Railway networks are subjected to disruptions on a daily basis, which may make the timetable unimplementable, which in its turn may significantly influence passenger satisfaction. In practice, train dispatchers are responsible for mitigating the influence of disruptions, such as delays of trains, train cancellations, and overcrowdedness at stations. The solutions they propose are highly dependent on their experience, often resulting in low quality solutions. In addition, the disruptions must be solved in a matter of minutes, which is challenging because of the problem scale and computational complexity. Effective models and solution approaches are required to mitigate the influence of disruptions.

In recent decades, railway rescheduling models have been developed to support train dispatchers and to improve rail services.

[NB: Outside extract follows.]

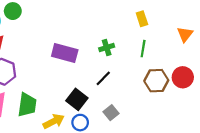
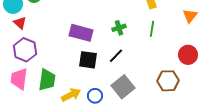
brown hexagon: (156, 81) -> (168, 81), moved
black square: (77, 99) -> (88, 60), moved, turned -30
gray square: (111, 113) -> (123, 87), size x1.6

A recent and promising model is the event-activity network model, which is a graph-based formulation that supports a wide variety of rescheduling measures. This thesis extends the event-activity network model by including rolling stock circulation with depot entry and exit operations to increase the practicability of the operator-centric model. In addition, a passenger-centric model is proposed by embedding detailed passenger-related factors into the operator-centric model, where the train capacity is included, and the detailed number of passengers in the railway network is calculated. Therefore, the effect of delays on passengers can be handled properly. The passenger-centric model can help minimize the number of waiting passengers on platforms to avoid overcrowding and to improve passenger satisfaction. In practice, the resulting passenger-centric mixed-integer linear programming (MILP) problem is hard to solve due to the introduction of binary variables for train orders, which are important for calculating the detailed number of passengers. An adaptive large neighborhood search (ALNS) algorithm is introduced to address the complexity due to train orders and to improve the computational efficiency of the passenger-centric method. With properly designed destroy and repair operators, the ALNS algorithm can explore the solution space efficiently. Therefore, a balanced trade-off between solution time and quality can be made.

Case studies are conducted based on the train lines operating between the stations of Utrecht and 's-Hertogenbosch in the Netherlands. The simulation results show that the developed model can explicitly include the number of passengers while considering the rolling stock circulation plan. Compared to directly solving an MILP problem using a commercial solver, ALNS can calculate solutions more efficiently while maintaining a high level of solution quality.